Les changements internes après le rachat
Mais très vite, les promesses ont laissé place à une réalité plus austère. À peine la transaction finalisée en août 2022, une série de réorganisations internes a commencé à prendre forme. Embracer, déjà connu pour sa politique d’acquisitions massives et son appétit de croissance rapide, a commencé à rationaliser les rôles de ses studios.
Eidos‑Montréal, que beaucoup imaginaient relancer une franchise comme Legacy of Kain, a vu son rôle peu à peu réduit à celui de “studio support”. Plutôt que de développer ses propres AAA, il s’est retrouvé à collaborer sur des projets externes : aide au développement de Fable (reboot chez Playground Games), soutien sur Grounded 2, et même un partenariat avorté avec Kojima Productions pour le mystérieux jeu OD.
La décision de confier la franchise Legacy of Kain à Crystal Dynamics — un autre studio du giron Embracer — a été le premier signe tangible d’un changement de stratégie. Résultat : l’annulation pure et simple du projet interne d’Eidos‑Montréal, malgré une année de développement jugée prometteuse.
Le projet “Secret” — reboot de Legacy of Kain par Eidos‑Montréal
Origine de la rumeur et ce que l’on sait
La rumeur est apparue à un moment délicat : le lendemain d'une nouvelle série de licenciements chez Eidos‑Montréal.
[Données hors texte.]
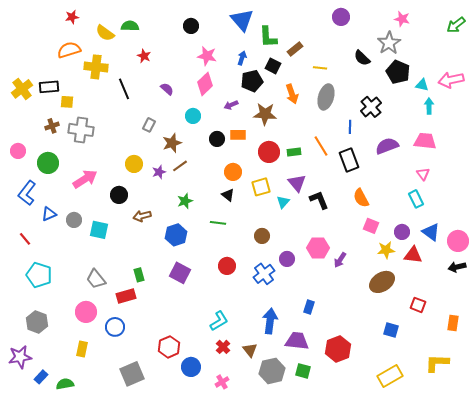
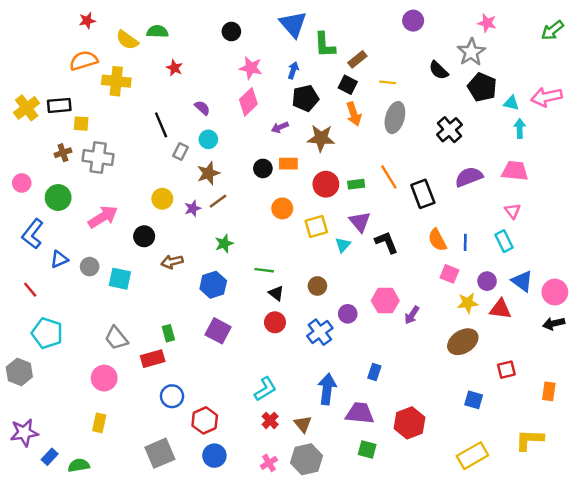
black square: (273, 66) -> (348, 85), moved
black line: (124, 89) -> (161, 125), moved
cyan circle: (193, 116) -> (208, 139), moved
blue line: (350, 127) -> (465, 242), moved
black triangle: (228, 195) -> (276, 293), moved
red square: (418, 305) -> (506, 370), turned -35
gray hexagon: (37, 322) -> (19, 372), moved
blue circle: (115, 327) -> (172, 396), moved
blue circle: (191, 367) -> (214, 456), moved
gray hexagon: (272, 371) -> (306, 459), moved

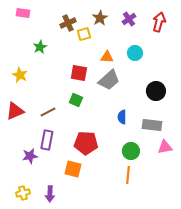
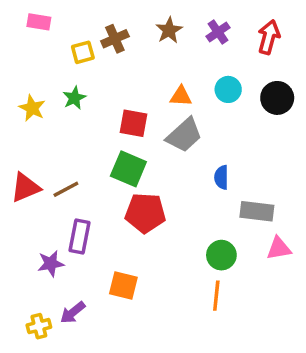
yellow square: (84, 34) -> (83, 52), moved
green star: (40, 47) -> (74, 98), moved
yellow star: (20, 75) -> (32, 108), moved
black circle: (156, 91) -> (277, 98), moved
green square: (76, 100) -> (128, 169), size x1.5
brown line: (48, 112) -> (66, 189), moved
blue semicircle: (122, 117) -> (221, 177), moved
red pentagon: (86, 143) -> (145, 213), moved
purple arrow: (50, 194) -> (73, 313), moved, turned 49

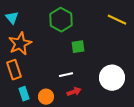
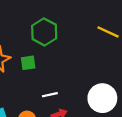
green square: (78, 47) -> (28, 63), moved

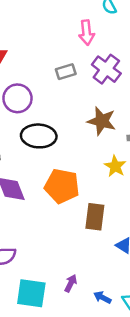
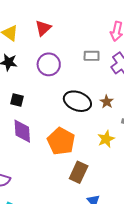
brown star: (102, 121) -> (107, 102), size x0.6
black ellipse: (39, 136) -> (77, 101), moved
Elle a été relayée par Insider Gaming, site généralement bien informé, qui cite des sources internes et des éléments croisés à partir de CV d’anciens employés du studio. Ces documents évoquaient le développement d’un ARPG dark fantasy, et le nom de code “P17”, correspondant au 17ᵉ projet du studio.
Très vite, les fans les plus attentifs ont fait le lien avec Legacy of Kain, une série culte mêlant action, gothique et narration complexe, laissée en sommeil depuis de nombreuses années. Et selon plusieurs indices, ce fameux “P17” n’était pas un simple concept, mais un véritable soft reboot : une réinvention douce, modernisant l’univers sans le trahir, dans l’esprit d’un God of War (2018) ou d’un Resident Evil 2 Remake.
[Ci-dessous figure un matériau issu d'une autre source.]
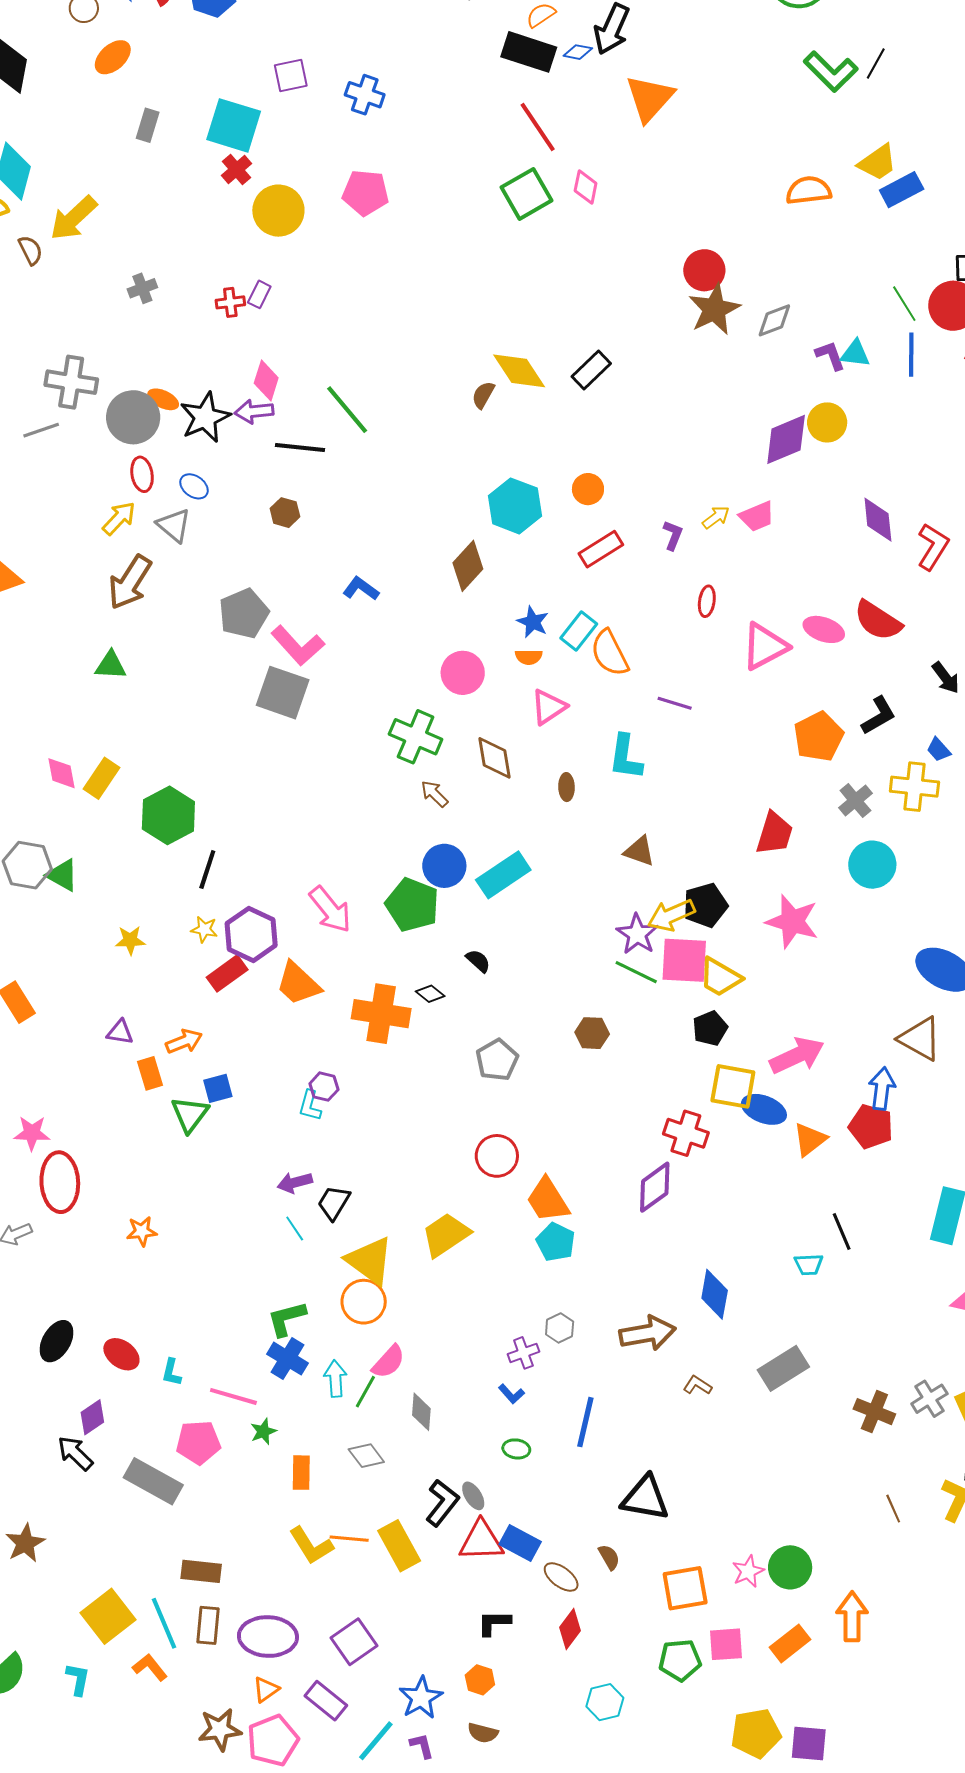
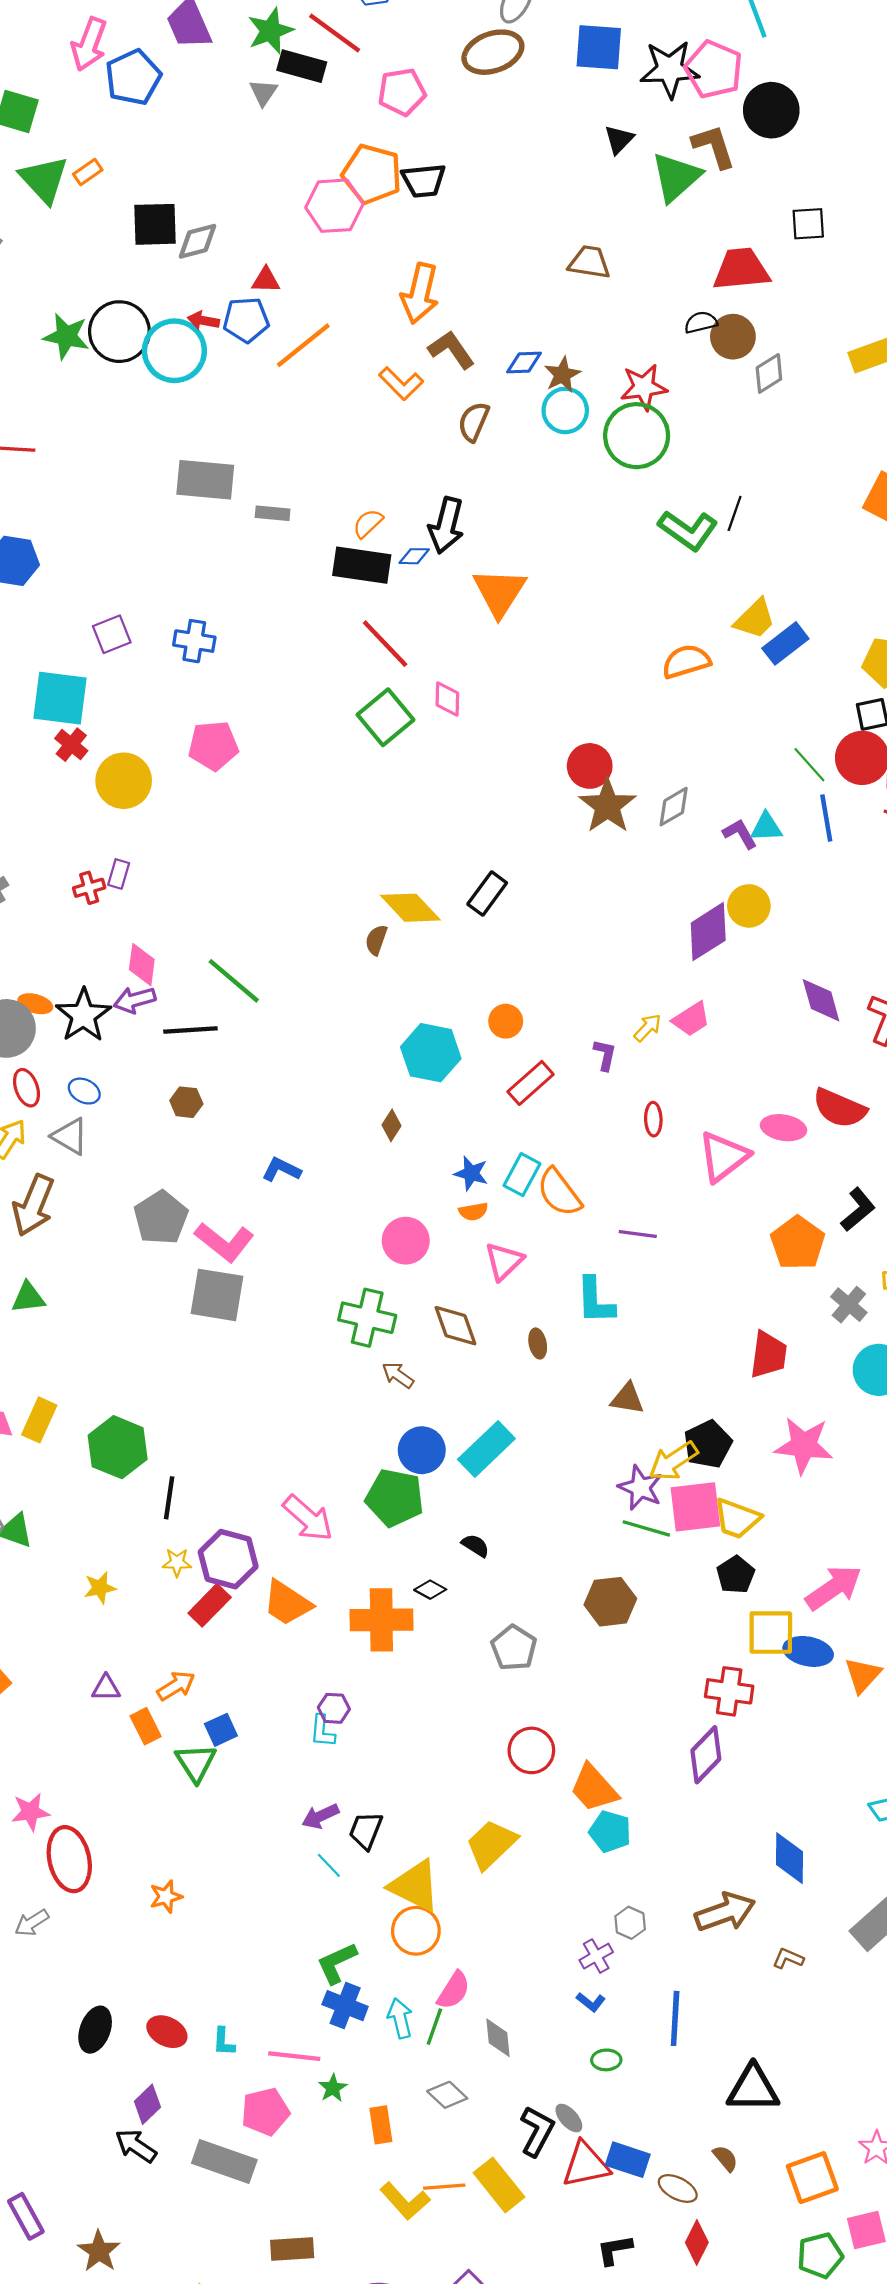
brown diamond: (468, 566) -> (392, 1125), size x0.6
brown hexagon: (592, 1033) -> (610, 1602), size x1.4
Le développement aurait été lancé avant le rachat par Embracer, et duré près d’un an, à un rythme qualifié de « très satisfaisant » selon les sources internes. L’équipe semblait croire au projet, portée par la richesse de l’univers original, mais aussi par la soif du public pour un retour d’une série aussi mythique.
Pourquoi le projet a-t-il été annulé ?
Malheureusement, les espoirs ont rapidement été balayés par une décision purement stratégique. Une fois le studio passé sous le pavillon d’Embracer, la franchise Legacy of Kain a été transférée à Crystal Dynamics, un autre studio du groupe, avec une expertise reconnue pour les reboots (notamment Tomb Raider).
Ce transfert a entraîné l’annulation immédiate du projet “P17” chez Eidos‑Montréal. Une décision qui a frustré les développeurs, d’autant plus qu’aucun projet équivalent n’a, à ce jour, été officialisé du côté de Crystal Dynamics.
“C’est un exemple parfait de comment une restructuration mal gérée peut étouffer un projet plein de potentiel”, confie une source anonyme au site Insider Gaming.
Le projet rebooté, qui semblait cocher toutes les cases — intérêt historique, base de fans fidèles, univers adaptable aux tendances modernes — a été sacrifié au nom de la cohérence stratégique d’un groupe qui préfère regrouper ses licences chez certains studios clés.
Contexte plus large : crise chez Eidos‑Montréal et réorientations stratégiques
Vagues de licenciements récurrentes
La rumeur autour du reboot avorté de Legacy of Kain n’est qu’un symptôme d’un malaise plus profond au sein de Eidos‑Montréal. Depuis son rachat, le studio fait face à une série de restructurations qui n’ont cessé de fragiliser ses équipes. La dernière vague de licenciements, annoncée fin 2025, a touché de nombreux départements, alimentant un climat d’incertitude généralisée.
C’est loin d’être un cas isolé : la maison-mère Embracer est actuellement engagée dans une vaste stratégie de réduction des coûts. Après une période d’expansion frénétique (plus de 100 studios rachetés en quelques années), le groupe suédois a dû revoir ses ambitions à la baisse, provoquant l’annulation de dizaines de projets et la fermeture de plusieurs studios, y compris des noms établis comme Volition (créateurs de Saints Row).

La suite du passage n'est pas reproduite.